Process-Driven Autoformalization in Lean 4

This paper introduces the Process-Driven Autoformalization (PDA) framework, which leverages process-level feedback from the Lean 4 compiler to iteratively improve the autoformalization of natural language mathematics.

Read Paper →

Dataset

They introduce FormL4. They translate back MathLib 4 theorems/proofs to Natrual language and manually check their correctness. They did not check the correctness of NLP proofs.

How they translate formals to informal?

Use Gemini-Pro-1.5 for translation. Filter out theorems that needs hard lemmas. The process is as follows:

  1. Translate the Statement: Convert the formal theorem statement into a natural-language math problem without mentioning any Lean 4 functions.
  2. Explain the Proof (Reasoning Buffer): Explain the meaning of each line/tactic in the formal proof based on the definitions of the lemmas used. This acts as a “scratchpad” or reasoning buffer for the model to understand the logic.
  3. Construct the Final Proof: Write a fluent, step-by-step mathematical proof in natural language, entirely independent of the formal syntax and without verbatim mentions of Lean 4 code.
  4. Manual check by Lean4 experts.

Training

They trained a model using their dataset.

Inference

The model is given theorem statement and proof in NL. Goal: translate statement and proof to Lean4.

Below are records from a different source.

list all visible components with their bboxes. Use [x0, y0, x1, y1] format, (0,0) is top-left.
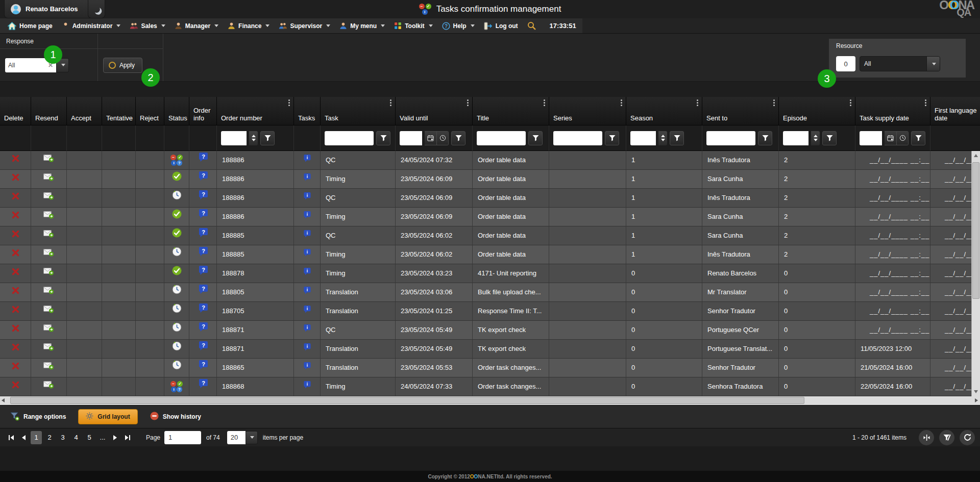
show-history-button[interactable]: Show history	[146, 409, 205, 424]
cell-orderinfo[interactable]: ?	[189, 283, 217, 302]
resend-icon[interactable]	[43, 208, 54, 226]
task-info-icon[interactable]: i	[303, 208, 311, 226]
cell-orderinfo[interactable]: ?	[189, 226, 217, 245]
filter-button[interactable]	[670, 131, 684, 145]
cell-orderinfo[interactable]: ?	[189, 359, 217, 377]
cell-orderinfo[interactable]: ?	[189, 340, 217, 359]
order-info-icon[interactable]: ?	[198, 170, 208, 188]
clock-icon[interactable]	[436, 132, 448, 145]
filter-button[interactable]	[605, 131, 619, 145]
column-header-series[interactable]: Series	[549, 97, 626, 125]
cell-tasks[interactable]: i	[294, 359, 321, 377]
cell-delete[interactable]	[0, 302, 31, 321]
next-page-button[interactable]	[109, 432, 121, 444]
filter-input-task[interactable]	[325, 131, 374, 145]
menu-item-toolkit[interactable]: Toolkit	[389, 18, 437, 33]
page-button-2[interactable]: 2	[44, 431, 55, 444]
task-info-icon[interactable]: i	[303, 302, 311, 320]
column-header-sentto[interactable]: Sent to	[702, 97, 779, 125]
first-page-button[interactable]	[5, 432, 17, 444]
column-header-season[interactable]: Season	[626, 97, 702, 125]
resource-count-input[interactable]	[836, 56, 855, 71]
task-info-icon[interactable]: i	[303, 151, 311, 169]
cell-tasks[interactable]: i	[294, 321, 321, 340]
cell-tasks[interactable]: i	[294, 189, 321, 208]
filter-input-episode[interactable]	[783, 131, 808, 145]
order-info-icon[interactable]: ?	[198, 283, 208, 301]
cell-delete[interactable]	[0, 377, 31, 396]
page-button-4[interactable]: 4	[70, 431, 82, 444]
cell-orderinfo[interactable]: ?	[189, 170, 217, 189]
cell-delete[interactable]	[0, 170, 31, 189]
cell-resend[interactable]	[31, 283, 67, 302]
cell-resend[interactable]	[31, 170, 67, 189]
refresh-button[interactable]	[960, 430, 975, 445]
column-header-resend[interactable]: Resend	[31, 97, 67, 125]
cell-delete[interactable]	[0, 151, 31, 170]
scroll-up-icon[interactable]	[972, 151, 980, 160]
filter-button[interactable]	[758, 131, 772, 145]
cell-tasks[interactable]: i	[294, 208, 321, 226]
cell-resend[interactable]	[31, 226, 67, 245]
resend-icon[interactable]	[43, 151, 54, 169]
column-menu-icon[interactable]	[467, 99, 469, 106]
cell-resend[interactable]	[31, 340, 67, 359]
filter-input-ordernumber[interactable]	[221, 131, 247, 145]
task-info-icon[interactable]: i	[303, 359, 311, 377]
cell-resend[interactable]	[31, 264, 67, 283]
task-info-icon[interactable]: i	[303, 226, 311, 245]
cell-orderinfo[interactable]: ?	[189, 377, 217, 396]
resend-icon[interactable]	[43, 245, 54, 264]
menu-item-home-page[interactable]: Home page	[3, 18, 57, 33]
page-button-3[interactable]: 3	[57, 431, 68, 444]
cell-tasks[interactable]: i	[294, 340, 321, 359]
user-menu[interactable]: Renato Barcelos	[4, 0, 96, 18]
column-header-validuntil[interactable]: Valid until	[396, 97, 473, 125]
task-info-icon[interactable]: i	[303, 321, 311, 339]
resource-dropdown[interactable]: All	[860, 56, 940, 71]
page-input[interactable]	[164, 431, 201, 444]
apply-button[interactable]: Apply	[103, 58, 142, 73]
order-info-icon[interactable]: ?	[198, 189, 208, 207]
cell-delete[interactable]	[0, 283, 31, 302]
resend-icon[interactable]	[43, 283, 54, 301]
delete-icon[interactable]	[12, 264, 19, 283]
column-header-tentative[interactable]: Tentative	[102, 97, 136, 125]
column-header-ordernumber[interactable]: Order number	[217, 97, 294, 125]
filter-input-season[interactable]	[630, 131, 656, 145]
cell-resend[interactable]	[31, 151, 67, 170]
order-info-icon[interactable]: ?	[198, 226, 208, 245]
column-menu-icon[interactable]	[621, 99, 622, 106]
task-info-icon[interactable]: i	[303, 340, 311, 358]
task-info-icon[interactable]: i	[303, 377, 311, 396]
filter-input-validuntil[interactable]	[400, 131, 422, 145]
cell-orderinfo[interactable]: ?	[189, 189, 217, 208]
cell-resend[interactable]	[31, 321, 67, 340]
cell-tasks[interactable]: i	[294, 245, 321, 264]
menu-item-finance[interactable]: Finance	[223, 18, 274, 33]
column-header-orderinfo[interactable]: Order info	[189, 97, 217, 125]
resend-icon[interactable]	[43, 226, 54, 245]
page-size-dropdown[interactable]: 20	[227, 431, 258, 444]
task-info-icon[interactable]: i	[303, 189, 311, 207]
column-menu-icon[interactable]	[773, 99, 775, 106]
delete-icon[interactable]	[12, 208, 19, 226]
cell-tasks[interactable]: i	[294, 170, 321, 189]
menu-item-sales[interactable]: Sales	[125, 18, 169, 33]
column-menu-icon[interactable]	[850, 99, 851, 106]
page-button-5[interactable]: 5	[84, 431, 95, 444]
cell-orderinfo[interactable]: ?	[189, 151, 217, 170]
column-header-supplydate[interactable]: Task supply date	[855, 97, 930, 125]
cell-resend[interactable]	[31, 302, 67, 321]
filter-input-title[interactable]	[477, 131, 526, 145]
scroll-right-icon[interactable]	[975, 398, 978, 402]
resource-dropdown-button[interactable]	[926, 57, 940, 71]
resend-icon[interactable]	[43, 340, 54, 358]
resend-icon[interactable]	[43, 321, 54, 339]
task-info-icon[interactable]: i	[303, 170, 311, 188]
filter-button[interactable]	[822, 131, 837, 145]
horizontal-scroll-thumb[interactable]	[10, 397, 804, 404]
cell-orderinfo[interactable]: ?	[189, 321, 217, 340]
horizontal-scrollbar[interactable]	[0, 396, 980, 405]
resend-icon[interactable]	[43, 377, 54, 396]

  1. The system takes the prompt and generates multiple candidate formalizations. Each candidate includes both the formal Lean 4 theorem statement and the formal Lean 4 proof tactics using the fine-tuned Mistral-v0.3-7B model.
  2. Then they extract the Lean4 from output
  3. Instead of compiling all of candidates, the system evaluates the generated candidates to predict which one is most likely to compile successfullyusing Process-Supervised Verifier (PSV).
  4. The best candidate according to PSV is send to lean4 compiler; If pass they conculde the autoformalization is correct.

Validation/results

They take 60 random autoformalization samples and manually check the correctness. They find that 25% of the things that pass their system are still wrong.